Essen. . Die Kirchen bieten feste Glaubenskonzepte, doch fragt man jeden Einzelnen nach seinem persönlichen Glauben, wird es unüberschaubar. Warum ist das so?
„Glaube jenen,
die die Wahrheit suchen,
und zweifle an denen,
die sie gefunden haben.“
André Gide
Glauben Sie eigentlich an den Osterhasen? Falls Sie ein gewisses Alter bereits überschritten haben und nicht hoffnungslos abhängig von Schoko-Eiern sind, lautet Ihre Antwort höchstwahrscheinlich „Nein!“. Dennoch ist Ostern als höchstes Fest der Christen wohl einer der besten Anlässe, sich nach dem dritten, vierten bunt gefärbten Ei tatsächlich mal wieder die Frage zu stellen: Woran glaube ich eigentlich?
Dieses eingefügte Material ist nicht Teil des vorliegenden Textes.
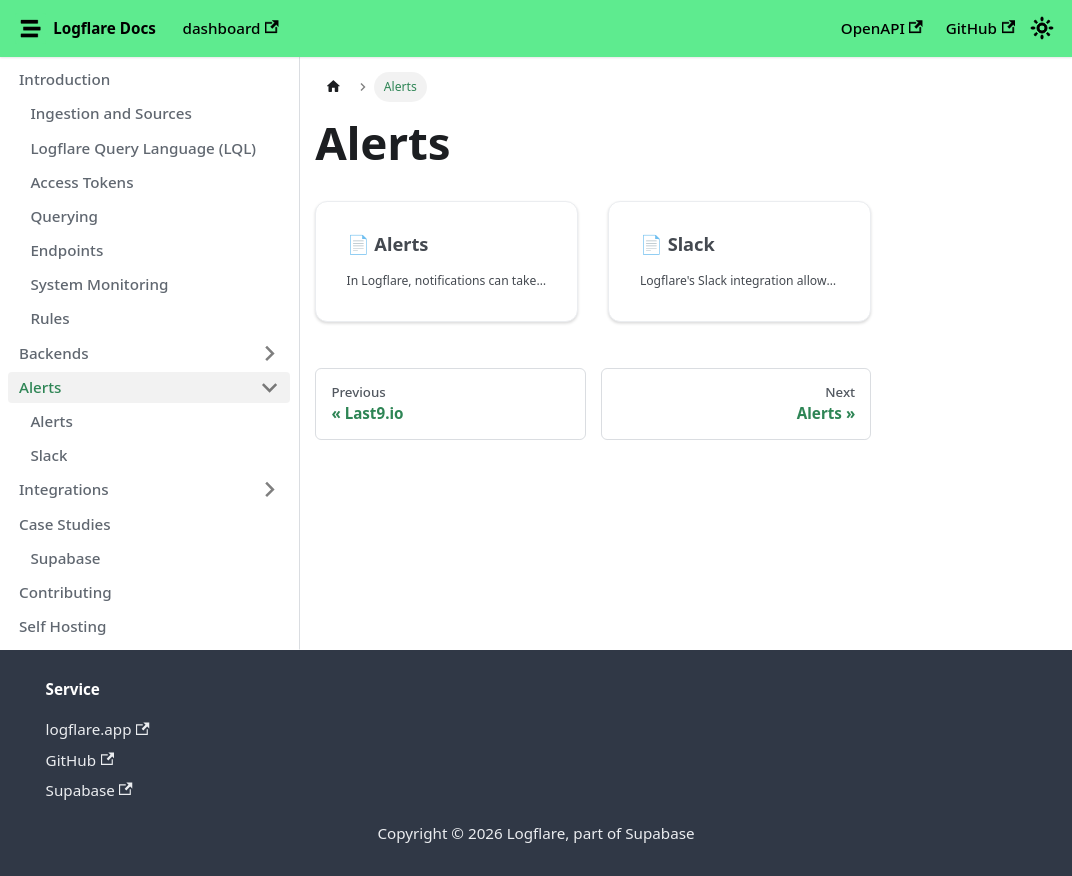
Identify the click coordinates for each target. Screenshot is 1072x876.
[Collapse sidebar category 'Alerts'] (269, 387)
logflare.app (98, 729)
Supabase (89, 790)
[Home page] (333, 87)
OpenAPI (882, 28)
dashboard (231, 28)
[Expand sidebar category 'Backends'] (269, 353)
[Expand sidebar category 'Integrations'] (269, 490)
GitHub (980, 28)
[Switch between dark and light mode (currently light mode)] (1041, 28)
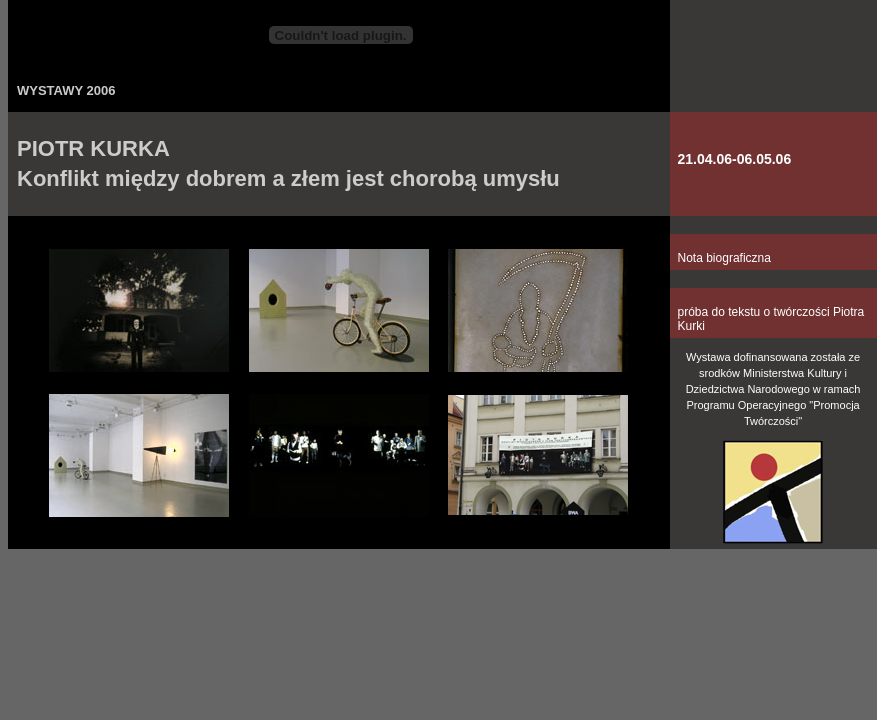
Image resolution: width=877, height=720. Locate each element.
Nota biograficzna (724, 258)
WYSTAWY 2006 (66, 90)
Ob katholisch oder evangelisch, ob muslimisch oder buddhistisch, der Mensch hat einen Hang zum Glauben – und sei es nur ganz diffus an ein höheres Wesen. Oder er sucht sich anderweitig Ersatz für solche religiös oder spirituell motivierten Objekte der Verehrung, sei es in philosophischen Betrachtungsweisen oder ganz profan als Anhänger eines Fußballvereins. Fragt man eine Million Menschen, woran sie glauben, wird man vermutlich eine Million unterschiedliche Antworten erhalten.
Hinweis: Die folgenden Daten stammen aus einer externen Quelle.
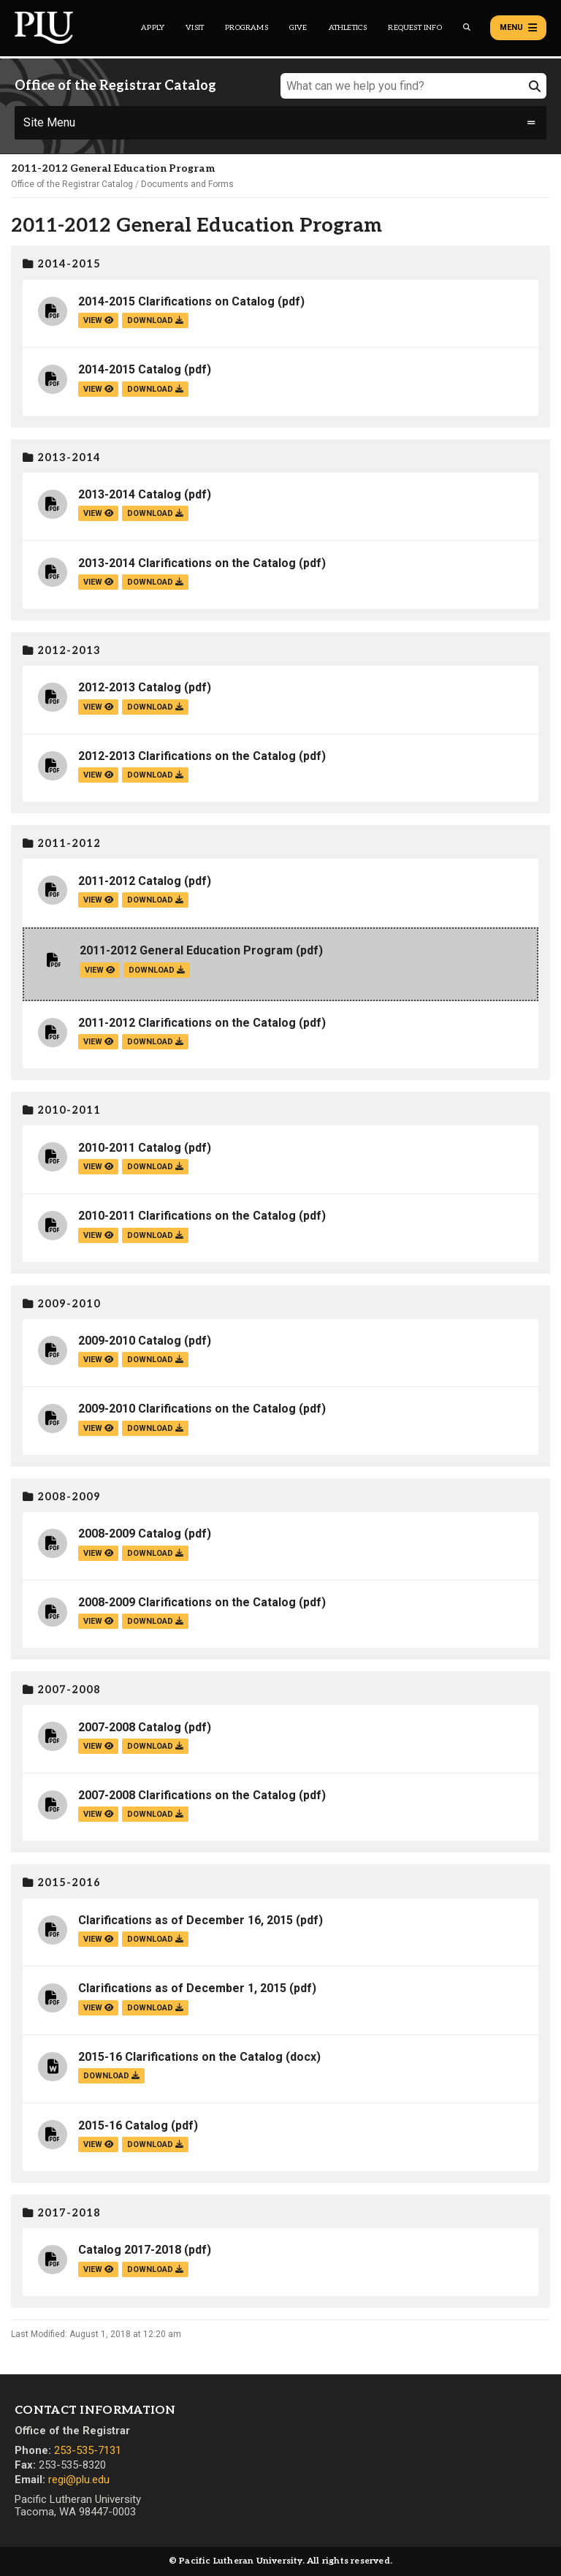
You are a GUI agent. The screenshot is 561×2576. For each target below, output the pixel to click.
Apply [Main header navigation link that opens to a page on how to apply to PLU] (152, 27)
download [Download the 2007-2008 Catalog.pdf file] (155, 1746)
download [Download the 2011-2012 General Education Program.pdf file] (157, 970)
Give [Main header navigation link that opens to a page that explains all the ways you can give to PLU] (298, 27)
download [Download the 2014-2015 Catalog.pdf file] (155, 389)
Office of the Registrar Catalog (72, 184)
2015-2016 (62, 1883)
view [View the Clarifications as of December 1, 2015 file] (98, 2008)
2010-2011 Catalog (129, 1148)
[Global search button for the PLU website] (466, 27)
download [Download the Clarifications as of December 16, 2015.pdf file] (155, 1939)
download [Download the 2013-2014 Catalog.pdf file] (155, 513)
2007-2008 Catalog (129, 1727)
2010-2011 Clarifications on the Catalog (187, 1216)
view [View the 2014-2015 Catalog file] (98, 389)
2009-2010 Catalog (129, 1341)
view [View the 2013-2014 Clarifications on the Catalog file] (98, 582)
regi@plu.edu (79, 2479)
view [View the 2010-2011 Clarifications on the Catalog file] (98, 1235)
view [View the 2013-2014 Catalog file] (98, 513)
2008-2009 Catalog (129, 1533)
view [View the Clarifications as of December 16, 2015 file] (98, 1939)
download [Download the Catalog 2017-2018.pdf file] (155, 2269)
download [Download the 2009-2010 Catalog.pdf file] (155, 1359)
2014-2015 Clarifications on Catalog (176, 301)
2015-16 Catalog (123, 2125)
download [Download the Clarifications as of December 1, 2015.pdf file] (155, 2008)
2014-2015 (62, 264)
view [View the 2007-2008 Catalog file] (98, 1746)
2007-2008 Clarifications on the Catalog (187, 1795)
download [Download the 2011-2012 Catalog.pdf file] (155, 900)
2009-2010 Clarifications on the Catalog (187, 1409)
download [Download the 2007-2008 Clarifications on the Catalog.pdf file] (155, 1814)
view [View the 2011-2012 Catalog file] (98, 900)
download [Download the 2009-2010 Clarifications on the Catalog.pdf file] (155, 1428)
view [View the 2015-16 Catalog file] (98, 2144)
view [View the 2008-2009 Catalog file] (98, 1553)
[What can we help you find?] (413, 86)
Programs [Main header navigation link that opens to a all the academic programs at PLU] (246, 27)
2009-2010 (62, 1304)
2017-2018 (62, 2213)
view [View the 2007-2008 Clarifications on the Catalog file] (98, 1814)
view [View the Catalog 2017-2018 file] (98, 2269)
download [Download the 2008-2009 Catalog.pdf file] (155, 1553)
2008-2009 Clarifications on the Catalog (187, 1602)
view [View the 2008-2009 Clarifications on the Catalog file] (98, 1621)
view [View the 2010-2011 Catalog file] (98, 1166)
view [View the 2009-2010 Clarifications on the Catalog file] (98, 1428)
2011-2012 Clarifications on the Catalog (187, 1023)
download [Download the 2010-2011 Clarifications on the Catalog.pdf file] (155, 1235)
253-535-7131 (87, 2450)
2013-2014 (62, 458)
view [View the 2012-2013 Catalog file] (98, 707)
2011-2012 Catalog (129, 881)
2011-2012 (62, 843)
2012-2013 (62, 651)
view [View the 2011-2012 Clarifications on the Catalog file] (98, 1041)
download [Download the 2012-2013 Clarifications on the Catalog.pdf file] (155, 775)
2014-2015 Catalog (129, 369)
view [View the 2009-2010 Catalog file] (98, 1359)
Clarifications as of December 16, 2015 (185, 1920)
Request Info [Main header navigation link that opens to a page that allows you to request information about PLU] (414, 27)
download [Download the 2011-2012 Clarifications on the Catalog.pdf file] (155, 1041)
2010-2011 (62, 1110)
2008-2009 (62, 1497)
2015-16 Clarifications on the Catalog (180, 2057)
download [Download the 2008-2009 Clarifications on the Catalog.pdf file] (155, 1621)
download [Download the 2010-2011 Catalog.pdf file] (155, 1166)
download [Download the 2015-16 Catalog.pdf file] (155, 2144)
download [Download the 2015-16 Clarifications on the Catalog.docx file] (111, 2076)
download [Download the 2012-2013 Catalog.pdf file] (155, 707)
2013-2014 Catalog (129, 494)
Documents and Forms (187, 184)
Kaum Gespräche über den persönlichen Glauben
„Das ist auch gut so“, sagt Uwe Metz, ehemaliger evangelischer Pfarrer, Schriftsteller und Herausgeber des Büchleins „Woran glaubst Du?“ (Edition Evangelisches Gemeindeblatt, 160 S., 14,95 €), das jetzt begleitend zum Kirchentag Anfang Juni in Stuttgart erscheint. Darin kommen 46 mehr oder weniger Prominente zu Wort, die sich unabhängig von religiösen oder weltanschaulichen Vorgaben dazu äußern, woran sie ganz persönlich glauben. Eine Idee so naheliegend, dass man argwöhnt, so etwas hätte es schon oft und in Massen gegeben. Hat es aber nicht. „Die Idee zu diesem Buch kam mir zu der Zeit, als ich noch als evangelischer Pfarrer tätig war. Nach einem Gottesdienst saß eine Frau in den Reihen. Ich habe mich neben sie gesetzt und wollte wissen, wie es ihr gefallen hat. Da fing sie an, über ihren Glauben zu erzählen und ich über meinen. Das war ein sehr interessantes Gespräch, aber am Ende sagte sie mir, ich sei der erste Hauptamtliche, der sich mit ihr jemals über dieses Thema unterhalten hat. Da war ich einigermaßen erschrocken!“
Eine Million verschiedener Antworten
Tatsächlich kennt wohl jeder, der nach den Regeln einer christlichen Konfession erzogen wurde, die Gebote und Verbote, die Auslegung der Schrift, die Abfolge der Feiertage, die Rituale der Gottesdienste, eben all diese Dinge, die man so vermittelt bekommt und mit durchs Leben nimmt. Aber was hat das mit dem eigenen, dem persönlichen Glauben zu tun? Oft nicht allzu viel. „Wenn man tatsächlich diese eine Million Menschen nach ihrem Glauben fragen würde, wäre es schon seltsam, wenn auch nur ein paar Tausend dieselbe Antwort gäben. Weil der Glaube etwas Intimes und Persönliches ist. Denn er verbindet sich mit unserer Lebensgeschichte – und deswegen sind auch die Antworten unterschiedlich“, so Metz.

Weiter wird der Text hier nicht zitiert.